ESRA 2017 Programme
|ESRA Conference App|
Tuesday 18th July, 16:00 - 17:30 Room: Q2 AUD1 CGD
Using paradata to assess and improve survey data quality 4
|Chair||Dr Caroline Vandenplas (KULeuven )|
|Coordinator 1||Professor Geert Loosveldt (KULeuven)|
|Coordinator 2||Dr Koen Beullens (KULeuven)|
Session DetailsSurvey methodologists are currently facing challenges of declining response rates, increasing risk of nonresponse bias and measurement error, as well as escalating costs of survey data collection. An approach, with limited costs, to tackle these challenges is the use of paradata. Paradata, data about the survey process, have always been present but the range and detail level of them have considerably increased with the computerization of the data collection process. Such data can be used to detect and eventually reduce systematic survey errors and increase data quality, during the fieldwork (adaptive designs) or in post-survey adjustment. Paradata can also be used to reduce the cost of the survey process as it is done to determine caps on the number of phone call attempts in telephone surveys.

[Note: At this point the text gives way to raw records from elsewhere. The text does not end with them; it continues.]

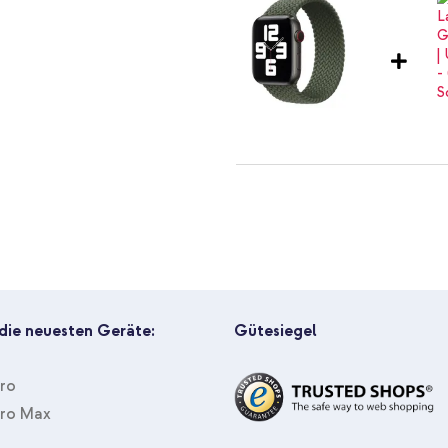
flochtenen Soloband.
Apple Geflochtenes Solo Loop f
Green + Wandladegerät - Ladege
Watt - White
 die neuesten Geräte:
Gütesiegel
Pro
Pro Max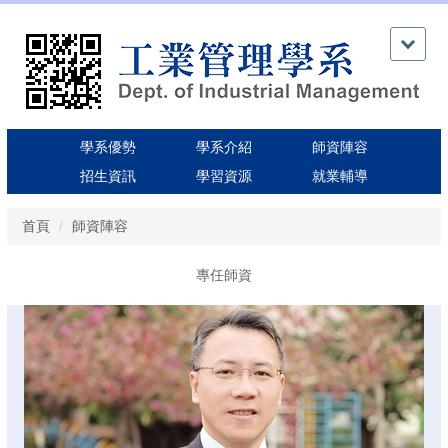
跳
到
主
要
內
容
區
學系優勢
學系介紹
師資陣容
招生資訊
學習資源
就業輔導
首頁
師資陣容
專任師資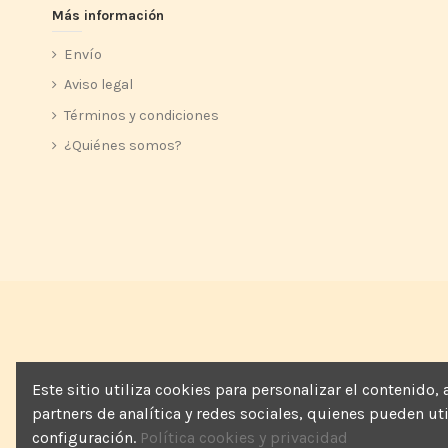
Más información
Envío
Aviso legal
Términos y condiciones
¿Quiénes somos?
Este sitio utiliza cookies para personalizar el contenido
partners de analítica y redes sociales, quienes pueden u
configuración.
Política cookies y privacidad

We are interested in papers that apply the use of paradata to detect and improve data quality or/and reduce survey costs. For instance, time and timing are both linked to the survey costs and the data quality, two essential elements of a survey. The timing of the visits, calls or sent-out of questionnaire/request and reminders has been shown to be determining for survey participation. At the same time, requesting that interviewers work in the evening or at the weekend or making sure that the reminders to a Web or mail surveys are sent timely may have cost implications. Nonresponse error is not the only type of survey error to be linked to time: the time taken to answer a question, also called response latency, is known to echo the cognitive effort of the respondent and, hence, data quality. On the other hand, the interviewer speed can also influence data quality. Moreover the interviewer speed has been shown to be dependent of the rank of the interview.
The aim of this session is to reflect on possible links between paradata reflecting ‘easy’ measured characteristic of different steps of the survey process and data quality. Such a link could then help data collection manager and researcher to detect potential systematic survey errors in a fieldwork monitoring or post-evaluation context and lead to opportunities to prevent or correct for these errors. We invite papers demonstrating a link between paradata and data quality as well as papers showing how this link can be used to increase data quality or reduce cost.
Paper Details1. Using GPS Data to Assess Errors in Paradata in Face-to-Face Surveys
Dr James Wagner (University of Michigan)
Dr Kristen Olson (University of Nebraska - Lincoln)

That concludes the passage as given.